• **Exercise directions**
Find the lines in the records that carry the word "this". Copy each one.

• **Dataset excerpts**
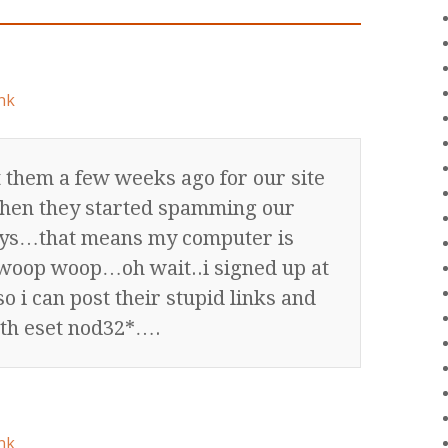
nk
t them a few weeks ago for our site
hen they started spamming our
ys…that means my computer is
 woop woop…oh wait..i signed up at
o i can post their stupid links and
th eset nod32*….
nk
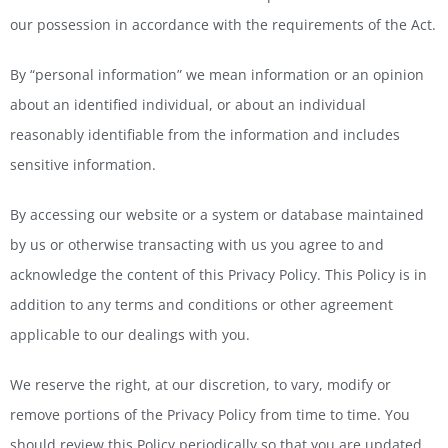
our possession in accordance with the requirements of the Act.
By “personal information” we mean information or an opinion
about an identified individual, or about an individual
reasonably identifiable from the information and includes
sensitive information.
By accessing our website or a system or database maintained
by us or otherwise transacting with us you agree to and
acknowledge the content of this Privacy Policy. This Policy is in
addition to any terms and conditions or other agreement
applicable to our dealings with you.
We reserve the right, at our discretion, to vary, modify or
remove portions of the Privacy Policy from time to time. You
should review this Policy periodically so that you are updated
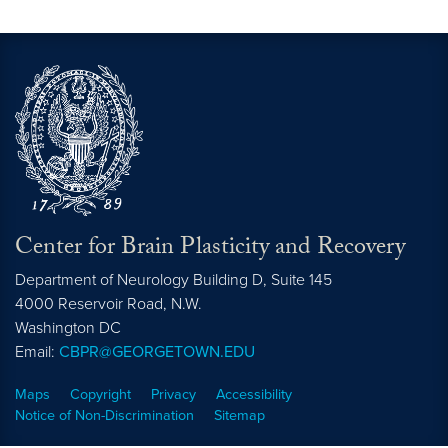
Center for Brain Plasticity and Recovery
Department of Neurology Building D, Suite 145
4000 Reservoir Road, N.W.
Washington
DC
Email:
CBPR@GEORGETOWN.EDU
Maps
Copyright
Privacy
Accessibility
Notice of Non-Discrimination
Sitemap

• **Reply to the task**
acknowledge the content of this Privacy Policy. This Policy is in
should review this Policy periodically so that you are updated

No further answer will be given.